The attention to detail at Del Posto was evident from the start. When we were led to our table, the waiter pulled the table out to allow for us to more easily get to the chairs, before pushing it back. Another arrived with a stool for my purse. Another host led me to the restroom when I asked where it was located. The sommelier selected three wines for us, after asking what we preferred. Our server explained the menu choices with great detail. Each course came on its own beautifully decorated plate (I got some major future-kitchen inspiration from this night).
We opted for the Captain’s Menu, with 8 courses tailored to the table. Our server asked us some questions about our food preferences (how did we like our meat prepared? how do we feel about blue cheese? how about shellfish?) Each course was nothing short of divine.
First, we were given warm hand towels scented with tomato and basil. The result? Our hands smelled like tomato and basil.
We started with “welcoming bites”: a bite sized rendition of eggplant parm, as a tribute to New York’s Little Italy.
After the amuse-bouche, we had an asparagus “salad,” with three different methods of preparation. It was a very modern salad, and it tasted good.
Then onto the thinly sliced veal — it had an incredible flavor and texture.
For the pastas, we had a black truffle pasta, which was $20 extra per head. It was $20 amazingly spent. The black truffle butter was rich without being sickening; the truffle flavor was so vibrant; the pasta just melted in your mouth.
Then we had the orecchiette with rabbit sausage. The orecchiette had a great bite, and the rabbit was gamey in the best way.

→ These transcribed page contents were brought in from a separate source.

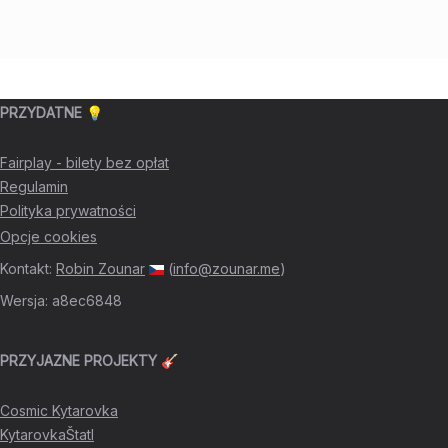
PRZYDATNE 💡
Fairplay - bilety bez opłat
Regulamin
Polityka prywatności
Opcje cookies
Kontakt
:
Robin Zounar
(
info@zounar.me
)
Wersja
:
a8ec6848
PRZYJAZNE PROJEKTY 🎸
Cosmic Kytarovka
KytarovkaŠtatl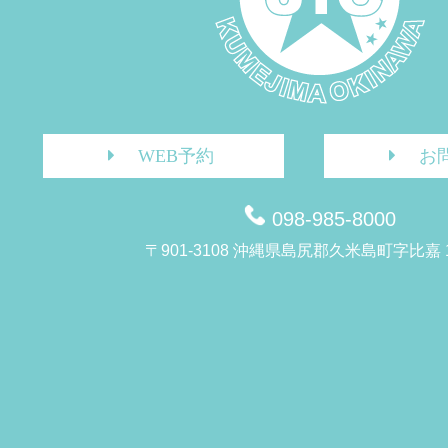
WEB予約
お
098-985-8000
〒901-3108 沖縄県島尻郡久米島町字比嘉 1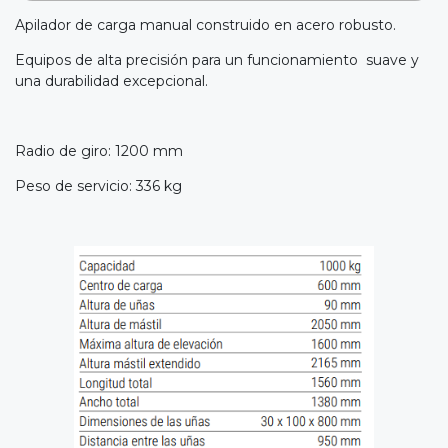
Apilador de carga manual construido en acero robusto.
Equipos de alta precisión para un funcionamiento suave y
una durabilidad excepcional.
Radio de giro: 1200 mm
Peso de servicio: 336 kg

For secondi, we had branzino (simply fantastic) and prime rib (cooked to perfection and great flavor). My only complaint was that the outside of the prime rib was a bit too charred for me. At any other place, this prime rib would have likely been the highlight of our meal, but Del Posto was THAT good that it was the weak link. That is a testament to the quality of the food here.
In between, we had a bread course, with incredible “bague-ssini,” a cross between a baguette and grissini, paired with a whipped crème fraîche concoction that was splendid. We also had a cheese course right before dessert, with soft fluffy bread and aged provolone. (This also came with its own warm hand towels, this time scented with lemon and herbs.)

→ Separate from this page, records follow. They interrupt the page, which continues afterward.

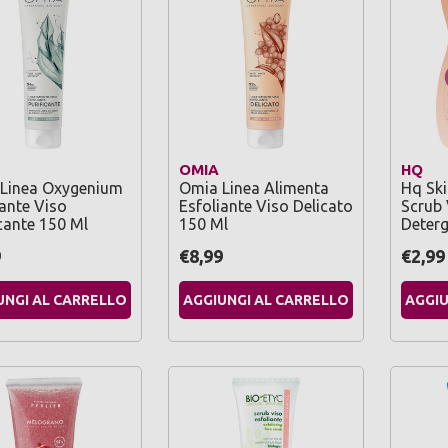
OMIA
HQ
Linea Oxygenium
Omia Linea Alimenta
Hq Ski
iante Viso
Esfoliante Viso Delicato
Scrub 
icante 150 Ml
150 Ml
Deterg
9
€8,99
€2,99
UNGI AL CARRELLO
AGGIUNGI AL CARRELLO
AGGIU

The desserts were plentiful and fantastic. Here, they gave me and my friend different selections to allow sharing. Both were very, very good.

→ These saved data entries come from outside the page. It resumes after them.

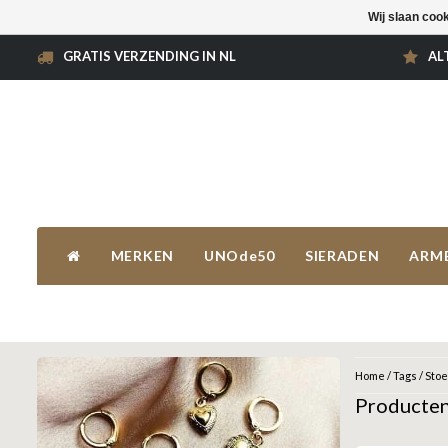
Wij slaan coo
GRATIS VERZENDING IN NL
AL
MERKEN
UNOde50
SIERADEN
ARM
Home
/
Tags
/
Stoe
Producten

I had an espresso ice cream encased in a white chocolate shell; I usually am not a fan of white chocolate, but this was stellar. My friend had a semifreddo with chocolate crunches, which was like an Oreo ice cream cake but infinitely elevated.
We were also given some amaro gumdrops (the orange circles on the mini plate), cookies (in the giant ceramic eggshell), and truffle bites. By this point, we were so stuffed that I could not bring myself to eat anything more (which is saying a lot, as I absolutely love desserts).
Del Posto made dinner into an art, and I enjoyed every step of the process.